Nos despertamos temprano, a las
8,30. Como en los días anteriores, nuestro desayuno consistió en bifana,
pastel de nata y café con leche. En la calle había poca gente. El calor
amenazaba.
Cerramos el equipaje, cargamos
con él hasta el parking y salimos por la avenida Liberdade hacia el norte para
tomar el nudo de salida hacia Queluz. El Marqués de Pombal parecía haber salido
a despedirse desde lo alto de su monumento contemplando su obra, la
reconstrucción de Lisboa. Las inscripciones describían sus principales actos.
Le acompañaban sus más fieles colaboradores. Luis I colocó la primera piedra el
8 de mayo de 1882, centenario de su muerte. Desde aquí se extendía la ciudad
con buenas casas.
Hubiéramos podido visitar el
parque de Eduardo VII, que tomaba su nombre del monarca británico que visitó la
ciudad. Era un paseo agradable (disfrutado hace una década), quizá entraríamos
en el invernadero. Al disponer de una posición estratégica había sido escenario
de contiendas y revoluciones desde donde se iniciaba el dominio de Lisboa y el
Tajo. Más allá, el Museo Calouste Gulbenkian, un imprescindible que tuve el
placer de visitar hace tiempo.
Lo que no llegamos a visitar ni
intuir fue el acueducto das Aguas Livres, iniciado en 1729 y concluido veinte
años después. Era una obra de ingeniería de 59 kilómetros, cuatro y medio baja
tierra. La referencia era la sierra de Monsanto.

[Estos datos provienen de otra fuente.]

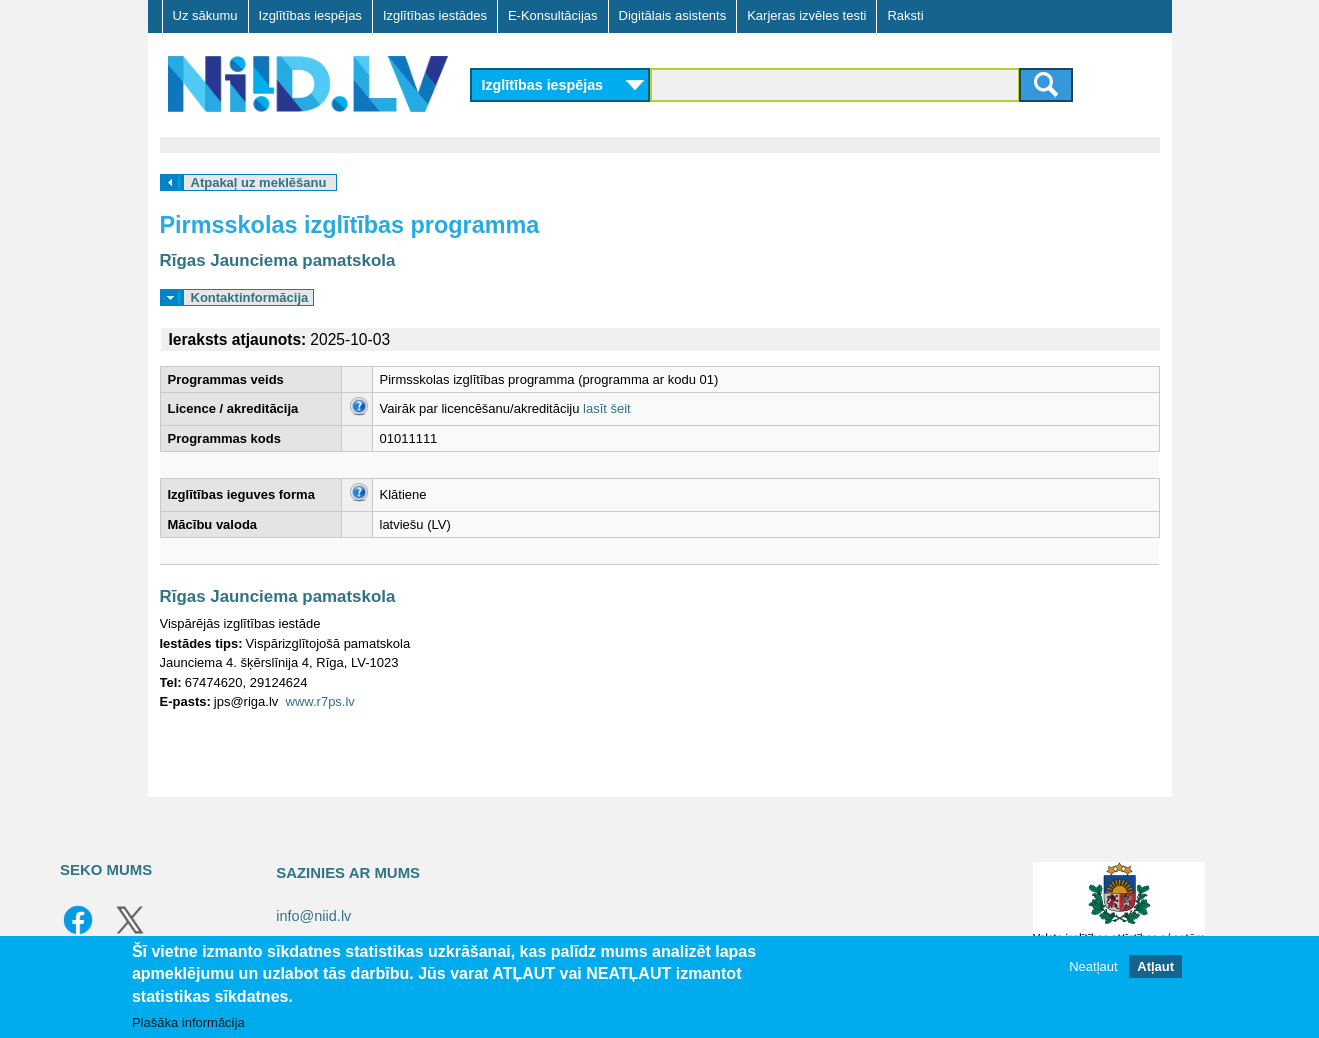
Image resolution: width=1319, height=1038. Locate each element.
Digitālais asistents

En algo más de un cuarto de hora
alcanzamos el palacio. Aparcamos al lado de un señor que limpiaba el coche
junto al cartel que prohibía esa actividad. Varios runners estaban
preparados para iniciar su sesión. El suelo era bastante irregular, con lo que
nos preguntamos por dónde correrían.
No había nadie en la taquilla.
Quizá habíamos llegado demasiado pronto. En una de las máquinas sacamos
nuestras entradas y salimos a dar un breve paseo para admirar la fachada y
hacer tiempo hasta que abrieran. El edificio que parecía una iglesia con
campanario resultó ser la pousada de Queluz.